Science - 2018-19
PS.4 a-b - Periodic Table
The student will investigate and understand the organization and use of the periodic table of elements to obtain information. Key concepts include
a) symbols, atomic number, atomic mass, chemical families (groups), and periods; and
b) classification of elements as metals, metalloids, and nonmetals.
Bloom's Levels: Analyze; Understand
- The periodic table provides information about the atoms of an element.
- Periodic trends of atoms allow for the prediction of physical and chemical properties.
- I can identify elements in a compound based on their symbols.
- I can describe the compounds in my food and drinks.
UNDERSTANDING THE STANDARD
- There are more than 110 known elements. No element with an atomic number greater than 92 is found naturally in measurable quantities on Earth. The remaining elements are artificially produced in a laboratory setting. Elements combine in many ways to produce compounds that make up all other substances on Earth.
- The periodic table of elements is a tool used to organize information about the elements. Each box in the periodic table contains information about the structure of an element.
- An atom’s identity is directly related to the number of protons in its nucleus. This is the basis for the arrangement of atoms on the periodic table of elements.
- The vertical columns in the table are called groups or families. The horizontal rows are called periods.
- Elements in the same column (family) of the periodic table contain the same number of electrons in their outer energy levels. This gives rise to their similar properties and is the basis of periodicity — the repetitive pattern of properties such as boiling point across periods on the table.
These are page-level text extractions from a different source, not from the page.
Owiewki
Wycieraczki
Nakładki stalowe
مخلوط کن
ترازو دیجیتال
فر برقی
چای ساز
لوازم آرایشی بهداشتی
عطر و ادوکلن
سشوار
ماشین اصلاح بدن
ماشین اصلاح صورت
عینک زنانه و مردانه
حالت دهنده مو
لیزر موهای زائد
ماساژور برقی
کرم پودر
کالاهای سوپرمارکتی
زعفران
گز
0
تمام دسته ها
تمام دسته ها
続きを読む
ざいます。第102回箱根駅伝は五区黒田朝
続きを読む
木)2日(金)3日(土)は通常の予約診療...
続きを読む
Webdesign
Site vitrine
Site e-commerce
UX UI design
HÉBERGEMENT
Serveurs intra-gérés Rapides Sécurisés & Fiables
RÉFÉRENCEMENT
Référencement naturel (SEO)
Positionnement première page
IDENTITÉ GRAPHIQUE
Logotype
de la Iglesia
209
- The periodic table of elements is an arrangement of elements according to atomic number and properties. The information can be used to predict chemical reactivity. The boxes for all of the elements are arranged in increasing order of atomic number. The elements have an increasing nonmetallic character as one reads from left to right across the table. Along the stair-step line are the metalloids, which have properties of both metals and nonmetals.
- The nonmetals are located to the right of the stair-step line on the periodic table.
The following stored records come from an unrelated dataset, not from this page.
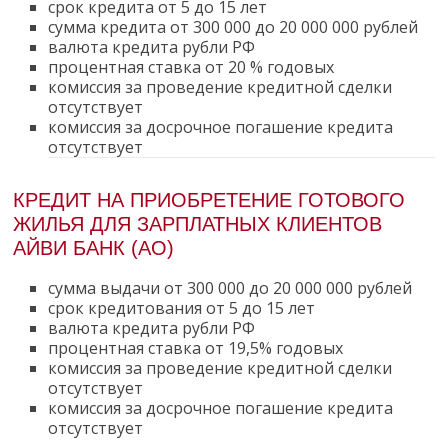
срок кредита от 5 до 15 лет
сумма кредита от 300 000 до 20 000 000 рублей
валюта кредита рубли РФ
процентная ставка от 20 % годовых
комиссия за проведение кредитной сделки
отсутствует
комиссия за досрочное погашение кредита
отсутствует
КРЕДИТ НА ПРИОБРЕТЕНИЕ ГОТОВОГО
ЖИЛЬЯ ДЛЯ ЗАРПЛАТНЫХ КЛИЕНТОВ
АЙВИ БАНК (АО)
сумма выдачи от 300 000 до 20 000 000 рублей
срок кредитования от 5 до 15 лет
валюта кредита рубли РФ
процентная ставка от 19,5% годовых
комиссия за проведение кредитной сделки
отсутствует
комиссия за досрочное погашение кредита
отсутствует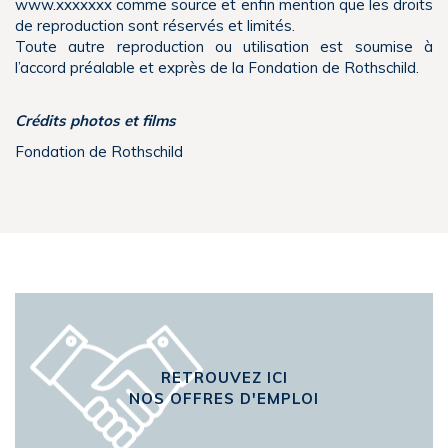
www.xxxxxxx comme source et enfin mention que les droits
de reproduction sont réservés et limités.
Toute autre reproduction ou utilisation est soumise à
l’accord préalable et exprès de la Fondation de Rothschild.
Crédits photos et films
Fondation de Rothschild
RETROUVEZ ICI
NOS OFFRES D'EMPLOI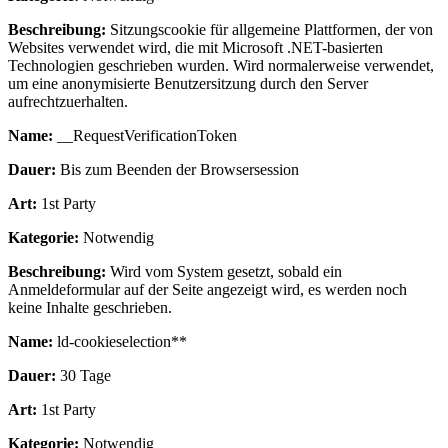
Beschreibung:
Sitzungscookie für allgemeine Plattformen, der von
Websites verwendet wird, die mit Microsoft .NET-basierten
Technologien geschrieben wurden. Wird normalerweise verwendet,
um eine anonymisierte Benutzersitzung durch den Server
aufrechtzuerhalten.
Name:
__RequestVerificationToken
Dauer:
Bis zum Beenden der Browsersession
Art:
1st Party
Kategorie:
Notwendig
Beschreibung:
Wird vom System gesetzt, sobald ein
Anmeldeformular auf der Seite angezeigt wird, es werden noch
keine Inhalte geschrieben.
Name:
ld-cookieselection**
Dauer:
30 Tage
Art:
1st Party
Kategorie:
Notwendig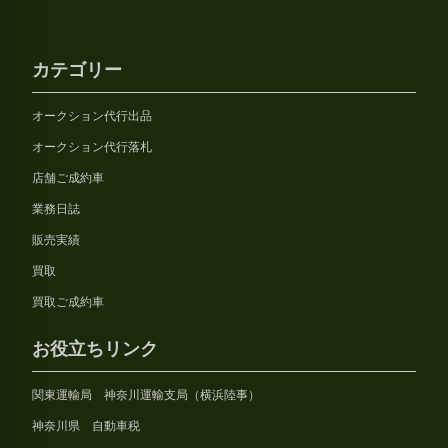
カテゴリー
オークション代行出品
オークション代行落札
店舗ご成約車
業務日誌
販売実績
買取
買取ご成約車
お役立ちリンク
関東運輸局 神奈川運輸支局（横浜陸事）
神奈川県 自動車税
In order to meet this standard, it is expected that students will
a) use the periodic table to obtain the following information about the atom of an element:
- atomic number
- atomic mass
- state of matter at room temperature
- number of outer energy level (valence) electrons.
describe the organization of the periodic table in terms of
- atomic number
- metals, metalloids, and nonmetals
- groups/families vs. periods.
recognize that an atom’s identity is related to the number of protons in its nucleus.
b) categorize a given element as metal, nonmetal, or metalloid.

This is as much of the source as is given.